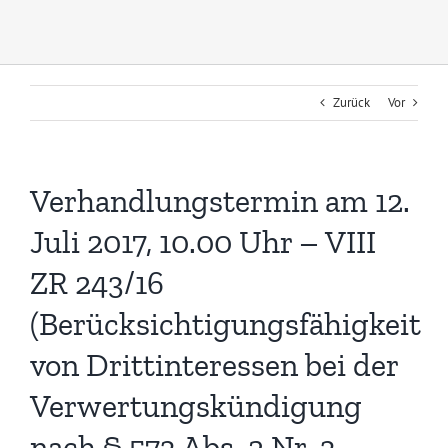
Zurück
Vor
Verhandlungstermin am 12.
Juli 2017, 10.00 Uhr – VIII
ZR 243/16
(Berücksichtigungsfähigkeit
von Drittinteressen bei der
Verwertungskündigung
nach § 573 Abs. 2 Nr. 3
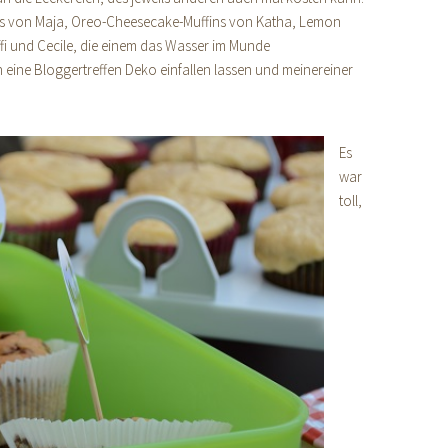
ons von Maja, Oreo-Cheesecake-Muffins von Katha, Lemon
i und Cecile, die einem das Wasser im Munde
h eine Bloggertreffen Deko einfallen lassen und meinereiner
Es
war
toll,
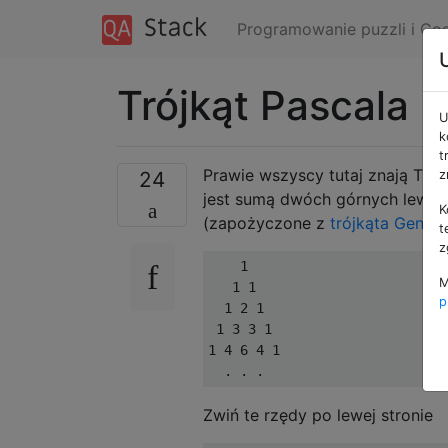
Programowanie puzzli i Co
Trójkąt Pascala (
U
k
t
Prawie wszyscy tutaj znają Trój
24
z
jest sumą dwóch górnych lewyc
K
(zapożyczone z
trójkąta Generu
t
z
    1

M
   1 1

p
  1 2 1

 1 3 3 1

1 4 6 4 1

Zwiń te rzędy po lewej stronie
....
* **Problem statement**:
Skip every image and output the remaining records exactly.

* **Solution to this exercise**:
Zurück
Vor
Verhandlungstermin am 12.
Juli 2017, 10.00 Uhr – VIII
ZR 243/16
(Berücksichtigungsfähigkeit
von Drittinteressen bei der
Verwertungskündigung
nach § 573 Abs. 2 Nr. 3
ons von Maja, Oreo-Cheesecake-Muffins von Katha, Lemon
i und Cecile, die einem das Wasser im Munde
h eine Bloggertreffen Deko einfallen lassen und meinereiner
Es
war
toll,
Programowanie puzzli i Co
Trójkąt Pascala (
U
k
t
Prawie wszyscy tutaj znają Trój
24
z
jest sumą dwóch górnych lewyc
K
(zapożyczone z
trójkąta Generu
t
z
    1

M
   1 1

p
  1 2 1

 1 3 3 1

1 4 6 4 1

Zwiń te rzędy po lewej stronie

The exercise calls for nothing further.